Abbreviations: 37MH, 37 Military Hospital; BSI, bloodstream infection; GN, Gram-negative bacteria; IQR, interquartile range; KBTH, Korle-Bu Teaching Hospital; MDR, multidrug resistant.

aData are presented as medians with IQRs and N [%] where appropriate; statistical level of significance set at P < .05.

Antibiotic Use

Of the screened neonates, 52% (118 of 228) had received antibiotic treatment before specimen collection. In total, 291 antibiotic prescriptions were made for 118 neonates. The median duration of antibiotic therapy at the time of data collection was 8 days (IQR, 7–12). Most (73%, 86 of 118) had received a combination of 2 (IQR, 2–3) antibiotics. The top 5 antibiotics used were cloxacillin (38.8%, 113 of 291), amikacin (35.4%, 103 of 291), meropenem (8.2%, 24 of 291), ciprofloxacin (6.2%, 18 of 291), and gentamicin (3.1%, 9 of 291) (Figure 1).

Figure 1.

Proportion of antibiotic type prescribed before specimen collection (n = 291).

Carriage of Multidrug-Resistant Gram-Negative Bacteria

A total of 276 GN organisms were isolated from 76.8% (175 of 228) neonates. Table 2 shows common organisms isolated and their respective antibiotic susceptibility patterns.

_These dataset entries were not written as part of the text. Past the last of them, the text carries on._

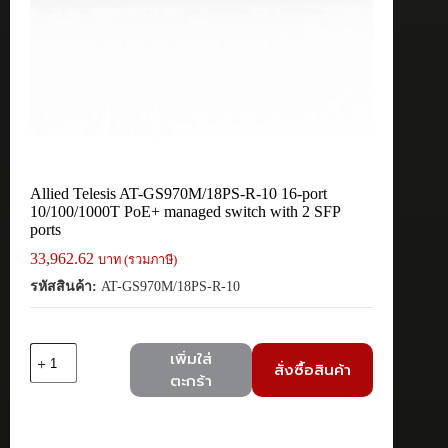
Allied Telesis AT-GS970M/18PS-R-10 16-port
10/100/1000T PoE+ managed switch with 2 SFP
ports
33,962.62
บาท (รวมภาษี)
รหัสสินค้า:
AT-GS970M/18PS-R-10
จำนวน
เพิ่มใส่
สั่งซื้อสินค้า
Allied
ตะกร้า
Telesis
AT-
GS970M/18PS-
R-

The top 3 organisms isolated were Klebsiella spp (41.7%, 115 of 276), E coli (26.4%, 73 of 276), and Enterobacter spp (12.3%, 34 of 276).

Table 2.

Antibiotic Resistance and Resistant Phenotypes Among Neonates With Carriage of Gram-negative Bacteriaa

Antibiotic	Klebsiella spp N = 115	Escherichia coli N = 73 (%)	Enterobacter spp N = 34	Pseudomonas aeruginosa N = 20	Acinetobacter spp N = 21	Citrobacter spp N = 4
Ampicillin	115 [100]	54 [74]	34 [100]	-	-	4 [100]
Amoxiclav	95 [82.6]	34 [46.6]	15 [44.1]	-	-	1 [75]
Gentamicin	75 [65.2]	10 [13.7]	16 [47.1]	3 [15.0]	11 [52.6]	0
Amikacin	50 [43.5]	1 [1.4]	14 [41.2]	0	7 [33.3]	0
Aztreonam	90 [78.6]	25 [34.2]	17 [50]	18 [90]	-	1 [25]
Ceftazidime	91 [79.1]	23 [31.5]	17 [50]	3 [15.0]	-	1 [25]
Cefotaxime	90 [78.3]	25 [34.2]	16 [47.1]	-	-	1 [25]
Cefuroxime	91 [79.1]	24 [32.9]	16 [47.1]	-	-	1 [25]
Ciprofloxacin	81 [70.4]	20 [27.4]	15 [44.1]	2 [10.0]	7 [33.3]	1 [25]
Mecillinam	7 [6.1]	1 [1.4]	3 [8.8]			1 [25]
Meropenemb	1 [.9]	0	0	2 [10.0]	7 [33.3]	0
Tazobactam piperacillin	41 [35.7]	9 [12.3]	8 [23.5]	3 [15.0]		1 [25]
MDR	100 [87.0]	40 [54.8]	24 [70.6]	3 [15]	7 [33.3]	2 [50]
ESBL phenotype	87 [75.6]	24 [32.8]	-	-	-	0
Carbapenemase producing	18 [15.6]	0	0	-	-

Abbreviations: Acinetobacter spp, Acinetobacter baumannii-17, Acinetobacternosocomialis-3, Acinetobacter iwoffi-1; carbapenemase producing, genotypic carbapenemase-producing organisms; Citrobacter spp, Citrobacter koseri-3, Citrobacter freundii-1; Enterobacter spp, Enterobacter cloacae-22, Enterobacter kobei-6, Enterobacter aerogenes-4, Enterobacter hormaechiae-2, Enterobacter asburiae-1; ESBL phenotype, extended-spectrum β-lactamase-producing organisms; EUCAST, European Committee on Antimicrobial Susceptibility Testing; Klebsiella spp, Klebsiella pneumoniae-109, Klebsiella variicola-4, Klebsiella oxytoca-2; MDR, multidrug-resistant nonsusceptibility to ≥1 antibiotic in ≥3 antibiotic groups.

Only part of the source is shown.